I need to mask an array a by a condition fulfilled by another array b.

For example values in a should only be preserved if the values in the same position of b equal 0, otherwise return as None. For example:

a = np.array([2, 2, 4, 0, 4, 3, 3, 3, 1, 2])

is masked by

b = np.array([0, 0, 0, 1, 0, 3, 0, 5, 0, 0])

to return

c: [2, 2, 4, None, 4, None, 3, None, 1, 2]

I have tried

to_change = np.ma.masked_where(travel_time!=0, new_subareas)

but this returns:

masked_array(data=[2, 2, 4, --, 4, --, 3, --, 1, 2],
             mask=[False, False, False,  True, False,  True, 
                   False,  True, False, False],
                   fill_value=999999)

But I can't find anything that will just return something like the example given for c.

I need something done entirely in numpy and without for-loops or if statements, for speed as this will be for very large arrays.
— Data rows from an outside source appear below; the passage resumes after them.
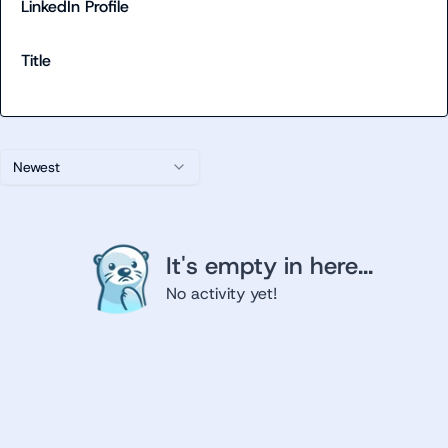
LinkedIn Profile
Title
Newest
It's empty in here...
No activity yet!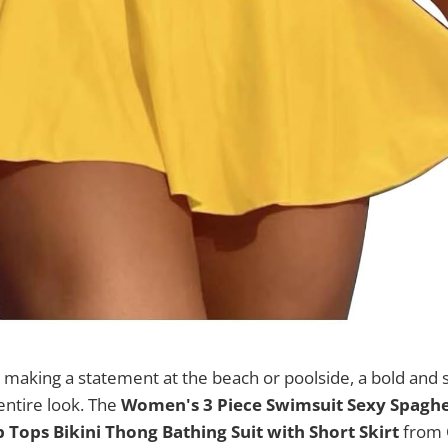
making a statement at the beach or poolside, a bold and s
entire look. The
Women's 3 Piece Swimsuit Sexy Spaghet
 Tops Bikini Thong Bathing Suit with Short Skirt
from 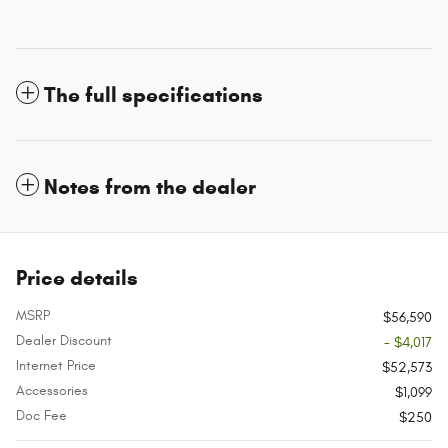
The full specifications
Notes from the dealer
Price details
MSRP
$56,590
Dealer Discount
- $4,017
Internet Price
$52,573
Accessories
$1,099
Doc Fee
$250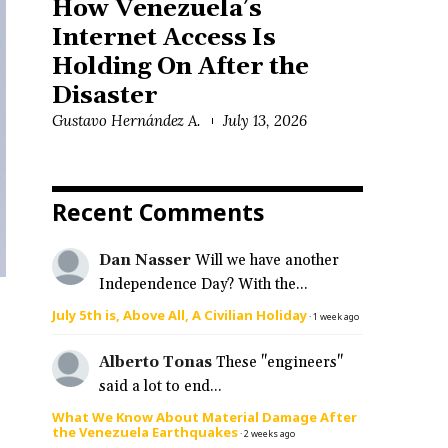
How Venezuela’s
Internet Access Is
Holding On After the
Disaster
Gustavo Hernández A.
July 13, 2026
Recent Comments
Dan Nasser
Will we have another
Independence Day? With the...
July 5th is, Above All, A Civilian Holiday
·
1 week ago
Alberto Tonas
These "engineers"
said a lot to end...
What We Know About Material Damage After
the Venezuela Earthquakes
·
2 weeks ago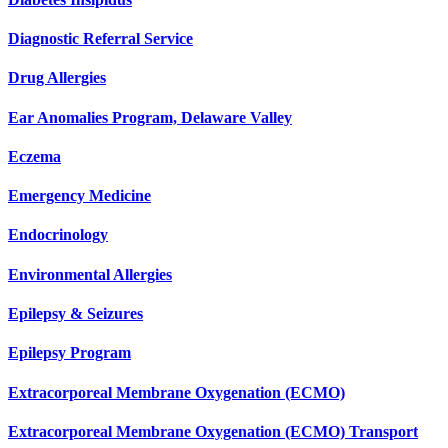
Diagnostic Referral Service
Drug Allergies
Ear Anomalies Program, Delaware Valley
Eczema
Emergency Medicine
Endocrinology
Environmental Allergies
Epilepsy & Seizures
Epilepsy Program
Extracorporeal Membrane Oxygenation (ECMO)
Extracorporeal Membrane Oxygenation (ECMO) Transport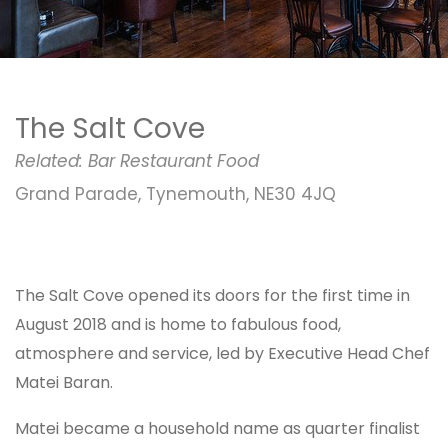
The Salt Cove
Related:
Bar
Restaurant
Food
Grand Parade, Tynemouth, NE30 4JQ
The Salt Cove opened its doors for the first time in
August 2018 and is home to fabulous food,
atmosphere and service, led by Executive Head Chef
Matei Baran.
Matei became a household name as quarter finalist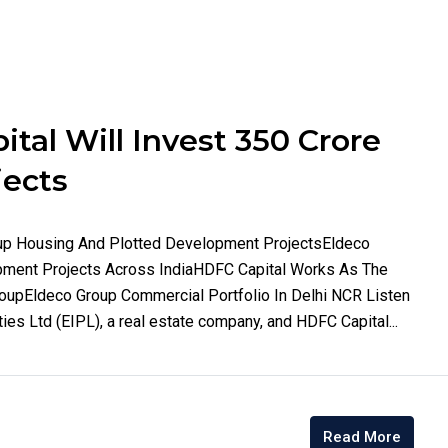
tal Will Invest 350 Crore
jects
oup Housing And Plotted Development ProjectsEldeco
ment Projects Across IndiaHDFC Capital Works As The
roupEldeco Group Commercial Portfolio In Delhi NCR Listen
ties Ltd (EIPL), a real estate company, and HDFC Capital...
Read More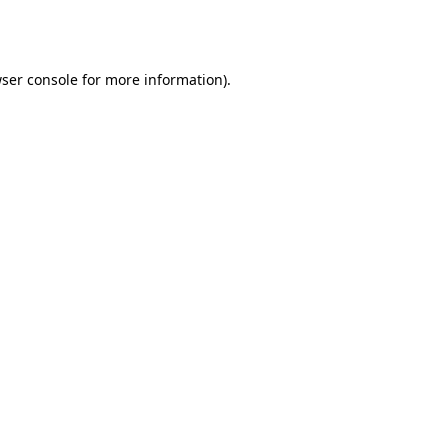
ser console
for more information).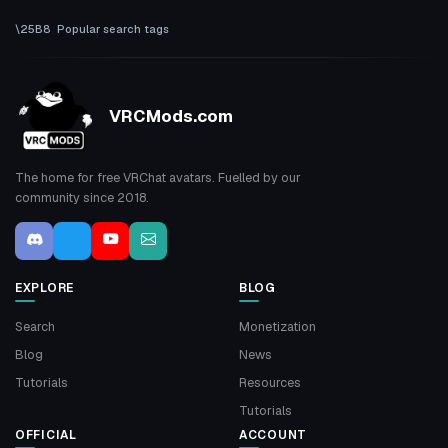
Popular search tags
VRCMods.com
The home for free VRChat avatars. Fuelled by our
community since 2018.
EXPLORE
BLOG
Search
Monetization
Blog
News
Tutorials
Resources
Tutorials
OFFICIAL
ACCOUNT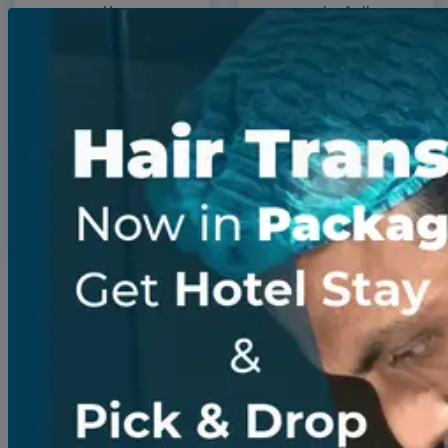
expertise
wonderfully
and the
transformed,
overall
and the
quality of
professional
care I
and friendly
received
staff made.
were truly
outstanding.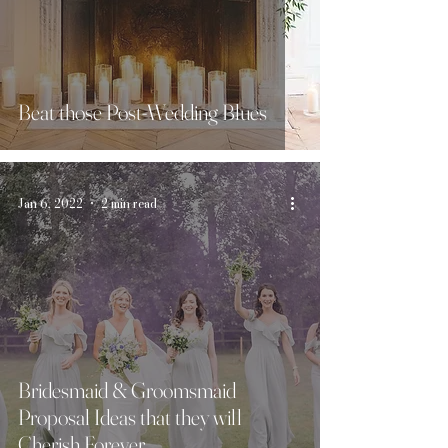
Beat those Post-Wedding Blues
Jan 6, 2022
2 min read
Bridesmaid & Groomsmaid
Proposal Ideas that they will
Cherish Forever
What am I missing?

Answer 1

If you need an in-place solution, you can convert to a to float and then use np.where.

Float conversion is required here as np.nan is a float.

a = np.array([2, 2, 4, 0, 4, 3, 3, 3, 1, 2])
b = np.array([0, 0, 0, 1, 0, 3, 0, 5, 0, 0])

a = a.astype(float)
a[np.where(b!=0)] = np.nan

# array([  2.,   2.,   4.,  nan,   4.,  nan,   3.,  nan,   1.,   2.])

Answer 2

masked_arrays have a little more overhead, in that operations on these implicitly ignore masked values (and work on everything else instead).

If you are not looking for that kind of functionality, you can just use np.where, but you risk converting your array to an object.

np.where(b == 0, a, None)
array([2, 2, 4, None, 4, None, 3, None, 1, 2], dtype=object)

I'd recommend substitution with NaN instead?

np.where(b == 0, a, np.nan)
array([ 2.,  2.,  4., nan,  4., nan,  3., nan,  1.,  2.])

Preserves the numeric type.